Attempt 2 was coded up and left running overnight. The next morning I woke up, only to find 78,000 listings downloaded and counting. Shucks, still too slow. I would have to not use my computer for around 30 days for this to work. I went through and profiled the code, checking how long the execution of each portion of code took. I suspected it was the loading of new listings on the browser that was the bottleneck, and if that was the case, I really couldn't do anything about the speed. However, I discovered something surprising. The vast majority of the time taken wasn't actually the loading of listings, but actually the usage of Selenium to grab information about sold listings from the page.

Selenium is expensive!

I was using Selenium's selectors to grab the listing information from the page. Every attempt to identify an item property (such as title, brand, price, sell time, or clothing type) used a Selenium selector. Turns out, these were quite slow, as each selector call made a network request to the browser's http server asking it to perform a function, and had to wait for the server's response. It didn't really matter if used once or twice, but when scaled to millions of listings, the execution time blew out of proportion.

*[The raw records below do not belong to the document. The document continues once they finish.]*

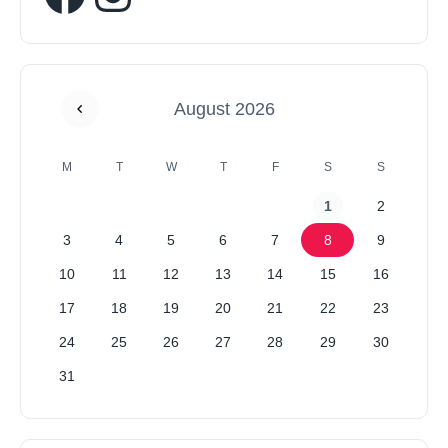
August 2026
M
T
W
T
F
S
S
1
2
3
4
5
6
7
8
9
10
11
12
13
14
15
16
17
18
19
20
21
22
23
24
25
26
27
28
29
30
31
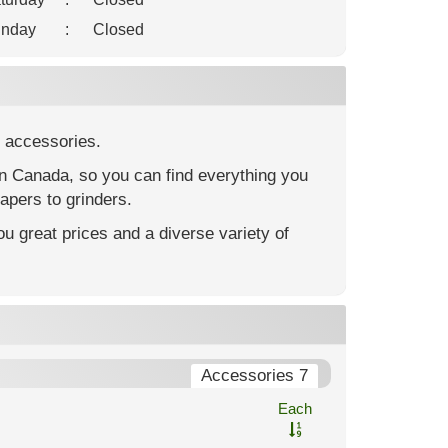
nday
:
Closed
 accessories.
in Canada, so you can find everything you
apers to grinders.
u great prices and a diverse variety of
Accessories 7
Each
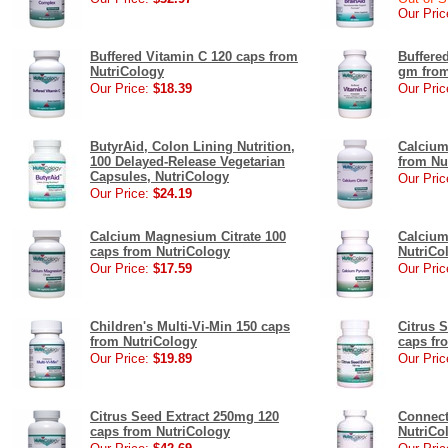
Our Pric
Buffered Vitamin C 120 caps from
Buffere
NutriCology
gm from
Our Price:
$18.39
Our Pric
ButyrAid, Colon Lining Nutrition,
Calcium
100 Delayed-Release Vegetarian
from Nu
Capsules, NutriCology
Our Pric
Our Price:
$24.19
Calcium Magnesium Citrate 100
Calcium
caps from NutriCology
NutriCo
Our Price:
$17.59
Our Pric
Children's Multi-Vi-Min 150 caps
Citrus 
from NutriCology
caps fr
Our Price:
$19.89
Our Pric
Citrus Seed Extract 250mg 120
Connect
caps from NutriCology
NutriCo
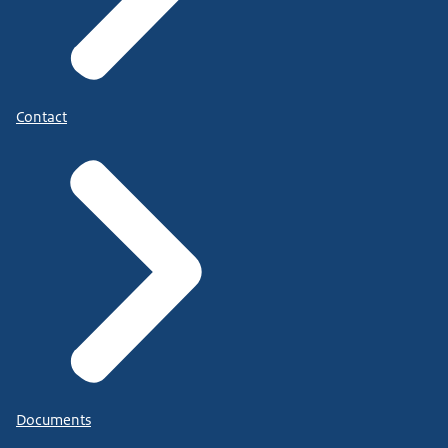
Contact
Documents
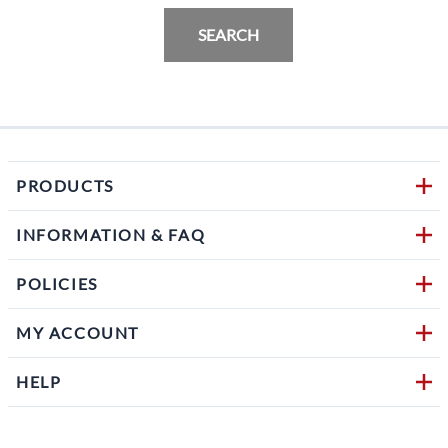
SEARCH
PRODUCTS
INFORMATION & FAQ
POLICIES
MY ACCOUNT
HELP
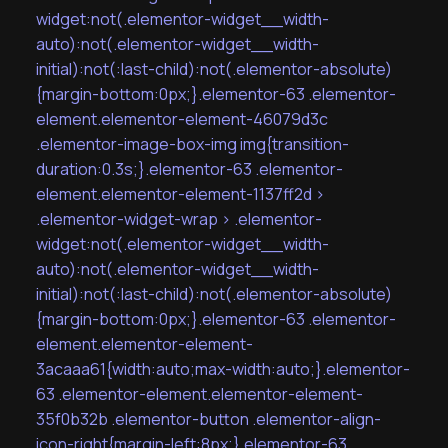
widget:not(.elementor-widget__width-
auto):not(.elementor-widget__width-
initial):not(:last-child):not(.elementor-absolute)
{margin-bottom:0px;}.elementor-63 .elementor-
element.elementor-element-46079d3c
.elementor-image-box-img img{transition-
duration:0.3s;}.elementor-63 .elementor-
element.elementor-element-1137ff2d >
.elementor-widget-wrap > .elementor-
widget:not(.elementor-widget__width-
auto):not(.elementor-widget__width-
initial):not(:last-child):not(.elementor-absolute)
{margin-bottom:0px;}.elementor-63 .elementor-
element.elementor-element-
3acaaa61{width:auto;max-width:auto;}.elementor-
63 .elementor-element.elementor-element-
35f0b32b .elementor-button .elementor-align-
icon-right{margin-left:8px;}.elementor-63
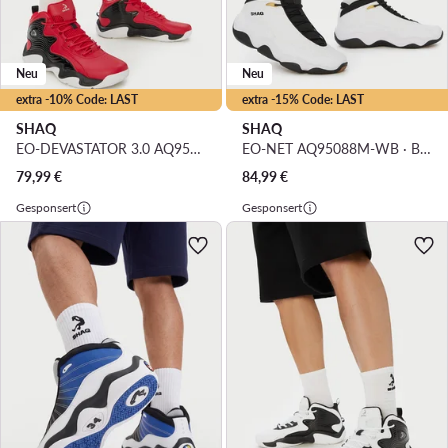
Neu
Neu
extra -10% Code: LAST
extra -15% Code: LAST
SHAQ
SHAQ
EO-DEVASTATOR 3.0 AQ95078M-R · Basketballschuhe
EO-NET AQ95088M-WB · Basketballschuhe
79,99
€
84,99
€
Gesponsert
Gesponsert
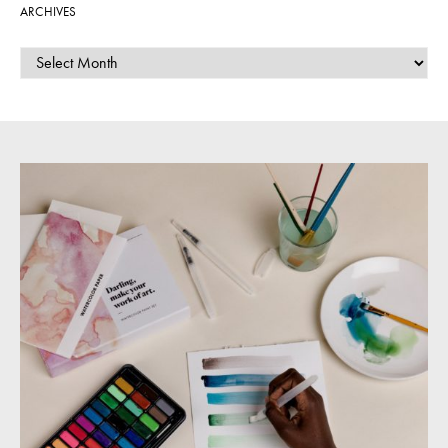
ARCHIVES
ARCHIVES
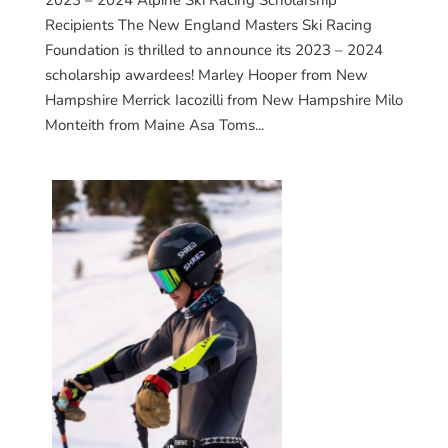
2023 – 2024 Alpine Ski Racing Scholarship
Recipients The New England Masters Ski Racing
Foundation is thrilled to announce its 2023 – 2024
scholarship awardees! Marley Hooper from New
Hampshire Merrick Iacozilli from New Hampshire Milo
Monteith from Maine Asa Toms...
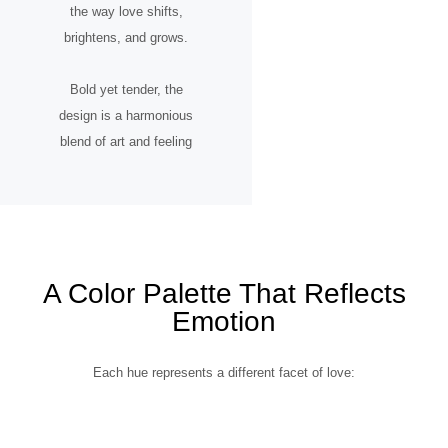
the way love shifts,
brightens, and grows.
Bold yet tender, the
design is a harmonious
blend of art and feeling
A Color Palette That Reflects
Emotion
Each hue represents a different facet of love:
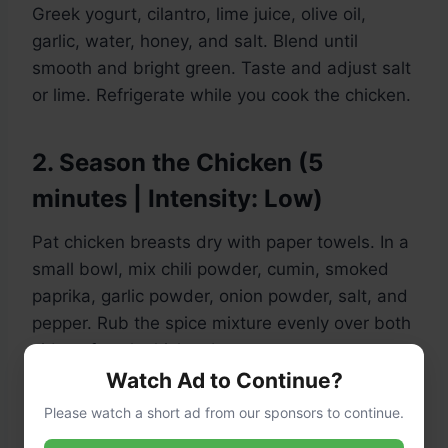
Greek yogurt, cilantro, lime juice, olive oil,
garlic, water, honey, and salt. Blend until
smooth and bright green. Taste and adjust salt
or lime. Refrigerate while you cook the chicken.
2. Season the Chicken (5
minutes | Intensity: Low)
Pat chicken breasts dry with paper towels. In a
small bowl, mix chili powder, cumin, smoked
paprika, garlic powder, onion powder, salt, and
pepper. Rub the spice mixture evenly over both
sides of each chicken breast.
Watch Ad to Continue?
Please watch a short ad from our sponsors to continue.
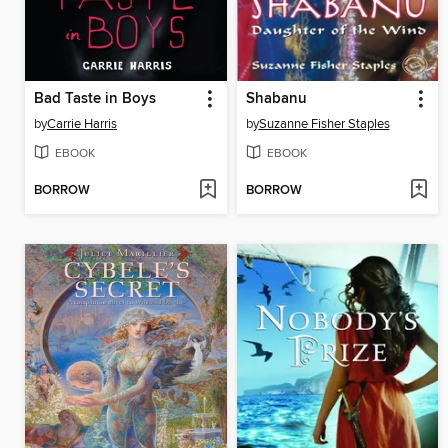
Bad Taste in Boys
Shabanu
by
Carrie Harris
by
Suzanne Fisher Staples
EBOOK
EBOOK
BORROW
BORROW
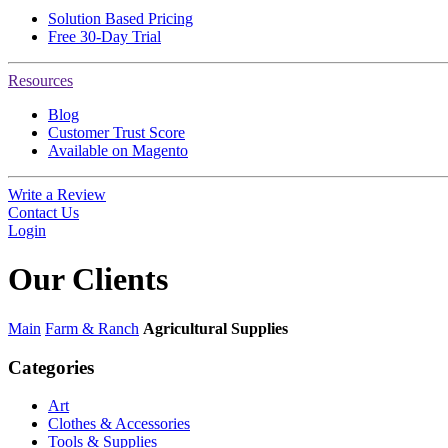
Solution Based Pricing
Free 30-Day Trial
Resources
Blog
Customer Trust Score
Available on Magento
Write a Review
Contact Us
Login
Our
Clients
Main
Farm & Ranch
Agricultural Supplies
Categories
Art
Clothes & Accessories
Tools & Supplies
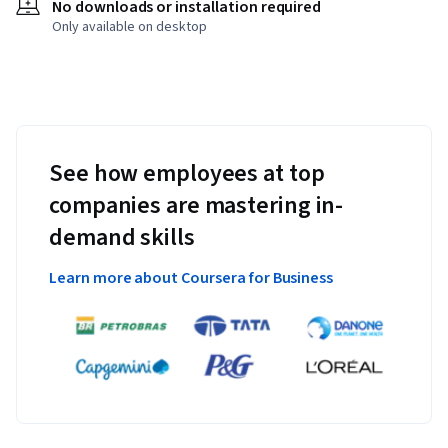
No downloads or installation required
Only available on desktop
See how employees at top
companies are mastering in-
demand skills
Learn more about Coursera for Business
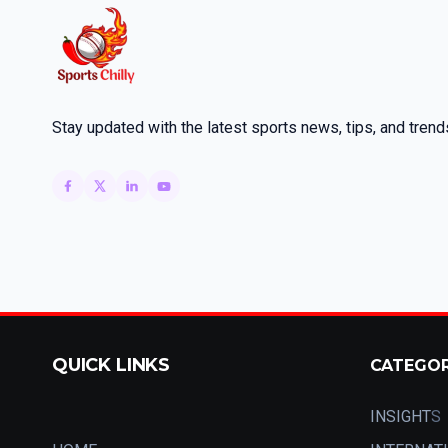
Stay updated with the latest sports news, tips, and trend
QUICK LINKS
CATEGO
INSIGHT
S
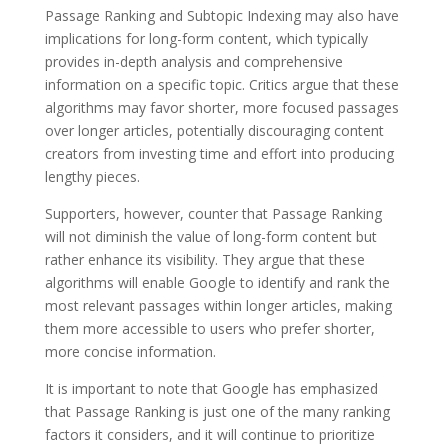
Passage Ranking and Subtopic Indexing may also have
implications for long-form content, which typically
provides in-depth analysis and comprehensive
information on a specific topic. Critics argue that these
algorithms may favor shorter, more focused passages
over longer articles, potentially discouraging content
creators from investing time and effort into producing
lengthy pieces.
Supporters, however, counter that Passage Ranking
will not diminish the value of long-form content but
rather enhance its visibility. They argue that these
algorithms will enable Google to identify and rank the
most relevant passages within longer articles, making
them more accessible to users who prefer shorter,
more concise information.
It is important to note that Google has emphasized
that Passage Ranking is just one of the many ranking
factors it considers, and it will continue to prioritize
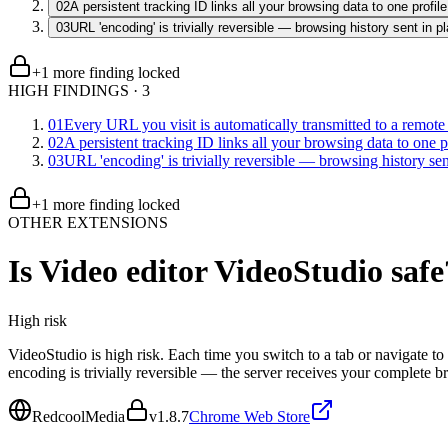
02
A persistent tracking ID links all your browsing data to one profile
03
URL 'encoding' is trivially reversible — browsing history sent in pl
+
1
more finding
locked
HIGH FINDINGS
·
3
01
Every URL you visit is automatically transmitted to a remote
02
A persistent tracking ID links all your browsing data to one p
03
URL 'encoding' is trivially reversible — browsing history sent
+
1
more finding
locked
OTHER EXTENSIONS
Is
Video editor VideoStudio
safe
High
risk
VideoStudio is high risk. Each time you switch to a tab or navigate 
encoding is trivially reversible — the server receives your complete 
RedcoolMedia
v
1.8.7
Chrome Web Store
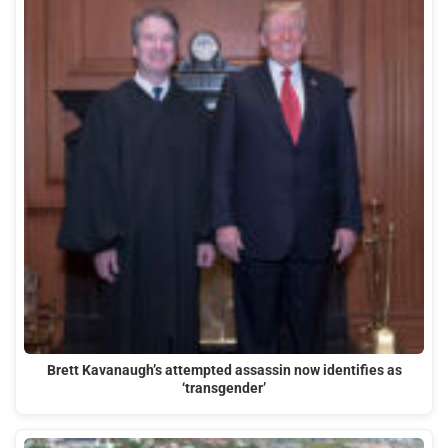
Brett Kavanaugh’s attempted assassin now identifies as
‘transgender’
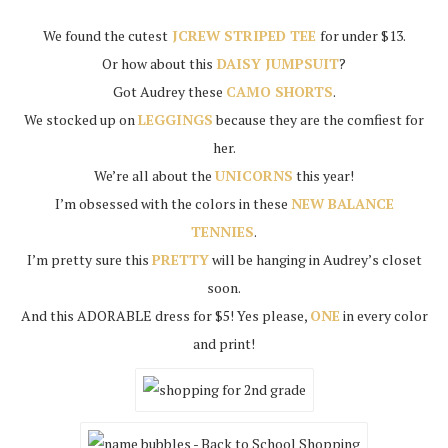
We found the cutest
JCREW STRIPED TEE
for under $13.
Or how about this
DAISY JUMPSUIT
?
Got Audrey these
CAMO SHORTS
.
We stocked up on
LEGGINGS
because they are the comfiest for
her.
We’re all about the
UNICORNS
this year!
I’m obsessed with the colors in these
NEW BALANCE
TENNIES
.
I’m pretty sure this
PRETTY
will be hanging in Audrey’s closet
soon.
And this ADORABLE dress for $5! Yes please,
ONE
in every color
and print!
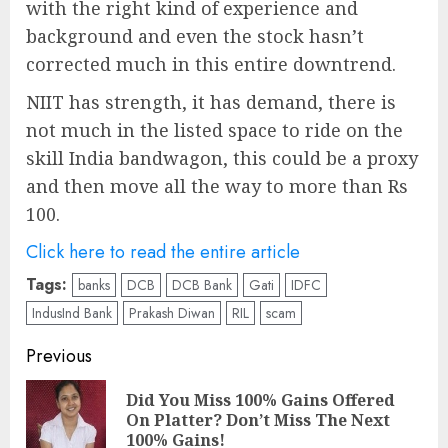
with the right kind of experience and
background and even the stock hasn’t
corrected much in this entire downtrend.
NIIT has strength, it has demand, there is
not much in the listed space to ride on the
skill India bandwagon, this could be a proxy
and then move all the way to more than Rs
100.
Click here to read the entire article
Tags:
banks
DCB
DCB Bank
Gati
IDFC
IndusInd Bank
Prakash Diwan
RIL
scam
Post
Previous
navigation
Did You Miss 100% Gains Offered
Pre
On Platter? Don’t Miss The Next
pos
100% Gains!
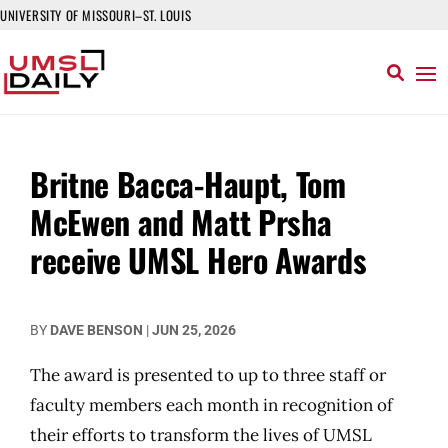
UNIVERSITY OF MISSOURI–ST. LOUIS
Britne Bacca-Haupt, Tom
McEwen and Matt Prsha
receive UMSL Hero Awards
BY
DAVE BENSON
|
JUN 25, 2026
The award is presented to up to three staff or
faculty members each month in recognition of
their efforts to transform the lives of UMSL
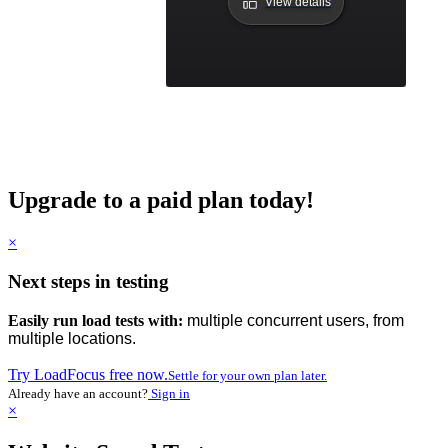
View details
Upgrade to a paid plan today!
×
Next steps in testing
Easily run load tests with:
multiple concurrent users, from
multiple locations.
Try LoadFocus free now.
Settle for your own plan later.
Already have an account?
Sign in
×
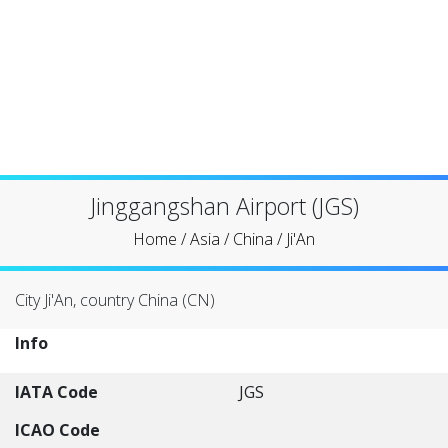
Jinggangshan Airport (JGS)
Home
/
Asia
/
China
/
Ji'An
City Ji'An, country China (CN)
Info
IATA Code
JGS
ICAO Code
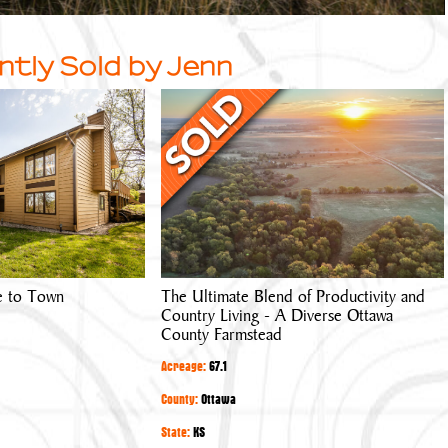
ntly Sold by Jenn
The
Ultimate
Blend
of
Productivity
and
Country
Living
e to Town
The Ultimate Blend of Productivity and
-
Country Living - A Diverse Ottawa
A
County Farmstead
Diverse
Acreage:
67.1
Ottawa
County
County:
Ottawa
Farmstead
State:
KS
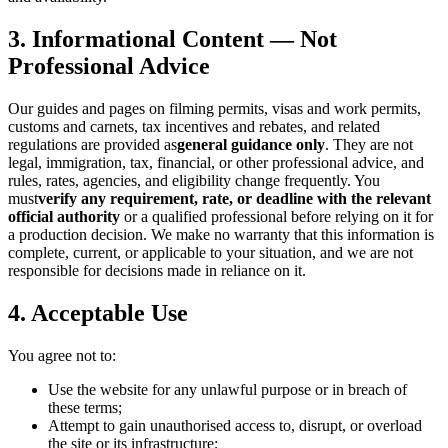
3. Informational Content — Not
Professional Advice
Our guides and pages on filming permits, visas and work permits,
customs and carnets, tax incentives and rebates, and related
regulations are provided as
general guidance only
. They are not
legal, immigration, tax, financial, or other professional advice, and
rules, rates, agencies, and eligibility change frequently. You
must
verify any requirement, rate, or deadline with the relevant
official authority
or a qualified professional before relying on it for
a production decision. We make no warranty that this information is
complete, current, or applicable to your situation, and we are not
responsible for decisions made in reliance on it.
4. Acceptable Use
You agree not to:
Use the website for any unlawful purpose or in breach of
these terms;
Attempt to gain unauthorised access to, disrupt, or overload
the site or its infrastructure;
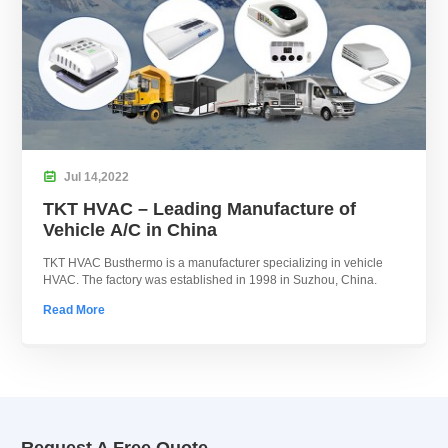

Jul
14,
2022
TKT HVAC – Leading Manufacture of
Vehicle A/C in China
TKT HVAC Busthermo is a manufacturer specializing in vehicle
HVAC. The factory was established in 1998 in Suzhou, China.
Read More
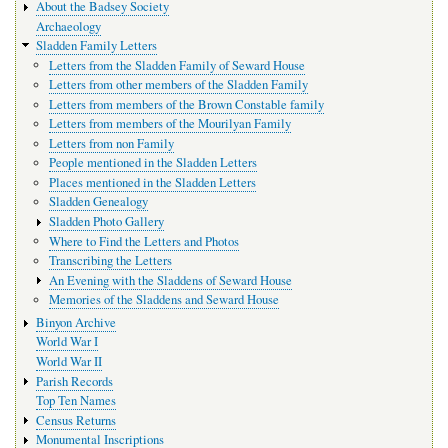
About the Badsey Society
Archaeology
Sladden Family Letters
Letters from the Sladden Family of Seward House
Letters from other members of the Sladden Family
Letters from members of the Brown Constable family
Letters from members of the Mourilyan Family
Letters from non Family
People mentioned in the Sladden Letters
Places mentioned in the Sladden Letters
Sladden Genealogy
Sladden Photo Gallery
Where to Find the Letters and Photos
Transcribing the Letters
An Evening with the Sladdens of Seward House
Memories of the Sladdens and Seward House
Binyon Archive
World War I
World War II
Parish Records
Top Ten Names
Census Returns
Monumental Inscriptions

The next logical conclusion was to get rid of this expensive process of grabbing listing information. I needed some way to remove as many of the expensive network calls to the browser's http server as I could while still getting the data I needed. After some thinking, I turned to regex. Instead of repeatedly using Selenium selectors to grab listing information from the page, I would only use Selenium once per page load to grab the inner html of the html tag that contained all of the listing information. Then, I would use regex to find all the listing information I needed from the raw inner html, voiding the need for all those expensive network calls.

Attempt 3 was coded up and run, and there was an instantaenous difference in speed. It took only seconds to process hundreds of listings, reducing the time taken to collect all 2.3 million sold listings to only 6-7 hours. I was jumping for joy.

Actual footage of me jumping for joy

Finally I had all the data I wanted. Now I could do interesting things like:

Query and find the most expensive thing ever sold on Grailed:

select title, price, brands
from sold_history
where price=(select max(price) from sold_history);
                  title                   | price |     brands     
------------------------------------------+-------+----------------
 AW 2001 Riot! Riot! Riot! Patched Bomber | 47000 | {"Raf Simons"}

Query the most expensive underwear purchased:

with underwear_id as (
  select subcategory_id
  from categories
  where subcategory='Socks & Underwear'
)
select title, price, brands
from sold_history
where subcategory_id = underwear_id
and price=(
  select max(price)
  from sold_history
  where subcategory_id = underwear_id
);
                    title                     | price |  brands   
----------------------------------------------+-------+-----------
 Versace Baroque Gold Crown Animal Print 100% |   515 | {Versace}
 Silk Boxers size 6 $495 SALE                 |       |

and of course, query the average sell price of Reigning Champ hoodies:

select brands, avg, stddev
from subcategory_data
where brands=ARRAY['Reigning Champ']
and subcategory_id=(
  select subcategory_id
  from categories
  where subcategory='Sweatshirts & Hoodies'
);
       brands       |         avg         |       stddev        
--------------------+---------------------+---------------------
 {"Reigning Champ"} | 70.3193548387096774 | 24.0212700924706417

Looks like my purchase was perfectly average 😅

I still had to make the rest of the tracker, and was faced with a couple of issues. How would I determine what was or wasn't good deal? No two listings are the same, with varying titles, conditions, item types, yearly styles, etc. In part 2, I detail how I tackled these problems while building the rest of the treasure finding bot.

August 2nd, 2020 update: a friend Rex pointed out I could have actually recorded the network traffic when Grailed loaded new items and reverse engineered the actual API, which would have cut back on even MORE time. This might have been doable in 10-20 minutes! You always learn something new everyday.